Procedure and Results 

The procedure involves extracting protein from bacterial cultures of two species of Deinococcus, certain cultures are treated with hydrogen peroxide and others that serve as controls. To begin with, all of the three tubes containing D. aquaticus and D. radiodurans are homogenized by vortexing for 10 seconds. This step insures that the cells are uniform throughout the liquid broth. Next, the tubes containing D. aquaticus A and B are each divided into two subsequent 50 mL tubes containing 10 mL of broth culture to separate treatment and control cultures. This is also done with D. radiodurans, only the two new 10 mL tubes each have 5 mL of broth culture. The resulting six tubes are labeled D. aquaticus A1 (control), D. aquaticus A2 (treatment), D. aquaticus B1 (control), D. aquaticus B2 (treatment), D. radiodurans 1 (control), and D. radiodurans 2 (treatment). In the treatment tubes from D. aquaticus (tubes A2 and B2), 51 microliters of 9.8 M hydrogen peroxide is added to the 10 mL broth cultures while the treatment tube from D. radiodurans (tube 2) receives 26 microliters of the same concentration of hydrogen peroxide into the 5 mL broth culture. The rest of the control tubes for D. aquaticus (tubes A1 and B1) receive 51 microliters of TGY instead of the hydrogen peroxide. Similarly, the D. radiodurans control tube (tube 1) receives 26 microliters of TGY. After, all the tubes are placed in the incubator at 28 degrees Celsius for 30 minutes to allow for the hydrogen peroxide to stress the cells and activate cellular metabolic pathways which may in turn induce growth in the Deinococcus species. 
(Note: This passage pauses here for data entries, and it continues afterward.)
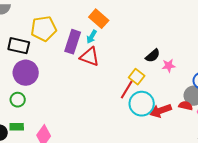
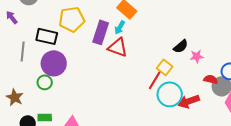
green circle: (18, 100) -> (45, 82), moved
red semicircle: (186, 106) -> (211, 79), moved

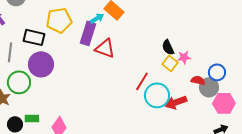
cyan arrow: (120, 27) -> (97, 18), moved, turned -152
black semicircle: (181, 46) -> (168, 47), turned 105
yellow square: (165, 67) -> (170, 63), moved
green circle: (45, 82) -> (19, 82), moved, size x1.5

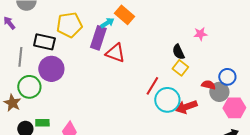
pink star: (184, 57) -> (200, 34), moved

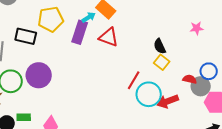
pink star: (200, 34) -> (197, 28), moved
red triangle: (115, 53) -> (109, 37), moved
purple circle: (51, 69) -> (39, 75), moved

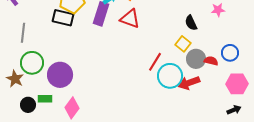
black rectangle: (26, 36) -> (63, 18), moved
black semicircle: (160, 46) -> (191, 23), moved
purple circle: (39, 75) -> (60, 75), moved
gray circle: (201, 86) -> (196, 59), moved

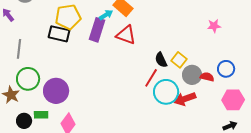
black semicircle: (191, 23) -> (161, 60), moved

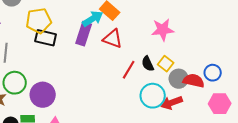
cyan arrow: (106, 15) -> (93, 19), size x1.5
yellow pentagon: (68, 17) -> (39, 21), moved
pink star: (214, 26) -> (163, 30), moved, size x1.6
red semicircle: (207, 77) -> (194, 81), size x1.5
red line: (151, 78) -> (129, 70), moved

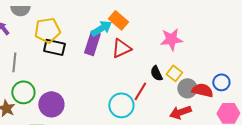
red triangle: (113, 39) -> (121, 48), turned -45
red line: (129, 70) -> (140, 91), moved
cyan circle: (153, 96) -> (121, 105), moved

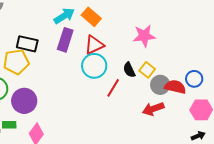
cyan arrow: (101, 28) -> (64, 16), moved
yellow pentagon: (47, 30) -> (16, 62), moved
cyan circle: (121, 105) -> (94, 66), moved

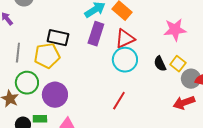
red line: (113, 88) -> (119, 101), moved

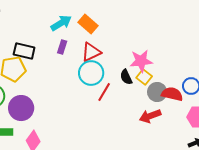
pink star: (175, 30) -> (141, 61), moved
purple rectangle: (96, 34) -> (62, 47), size x0.6
red line: (119, 101) -> (104, 92), moved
After the incubation period is over, the OD reading of each tube was measured. Below are the results:

D. aquaticus A1 = 2.77                      D. aquaticus B1 = 2.38                    D. radiodurans 1 = 0.50

D. aquaticus A2 = 3.02                      D. aquaticus B2 = 2.47                    D. radiodurans 2 = 0.63

Further, a 2 mL sample from each of the six tubes is transferred to a clean 2 mL Collection Tube. Following, all tubes are centrifuged for 5 minutes to separate the cells from the supernatant which contains the TGY medium along with hydrogen peroxide in treatment tubes. The supernatant is then discarded and the pellet is preserved. Then, 5 mL of Potassium Phosphate buffer is added to the pellet (mixed by pipetting up and down) to get rid of excess glucose attached to cells from the medium and to keep the pH balanced. Following is another step of 5 minute centrifugation. After disregarding the supernatant, the pellet in each tube is resuspended in 500 microliters of the same buffer (Potassium Phosphate) and the contents are transferred to PowerBead tubes. Next, the PowerBead tubes are taken to a Vortex Adapter and vortexed at maximum speed for 90 seconds. Then the tubes are placed on ice for 60 seconds to prevent protein denaturation as the temperature inside the tubes increases with vortexing. The vortexing for 90 seconds and cooling for 60 seconds is repeated four more times to insure the cell lyses is successfully carried out by the glass beads. Afterwards, the PowerBead tubes are centrifuged for 5 minutes to get cell debris to sink to the bottom and the isolated proteins to remain in the supernatant. Shortly after, the supernatant in each PowerBead tube is transferred to a clean 2 mL tube for a total of six tubes. Finally, the density of the proteins in each tube is measured using a NanoDrop at the wavelength 280 nm, and the tubes are then stored in the freezer at -20 degrees Celsius. The resulting density measurements are as follows:

 D. aquaticus A1 = 14.5                      D. aquaticus B1 = 8.2                    D. radiodurans 1 = 1.9

 D. aquaticus A2 = 14.4                      D. aquaticus B2 = 9.2                    D. radiodurans 2 = 2.8

The end of the procedure gives the basis for future research on the isolated bacterial proteins, especially that concerning the effect of oxidative stress on the Pentose Phosphate Pathway (PPP) in the two Deinococcus species.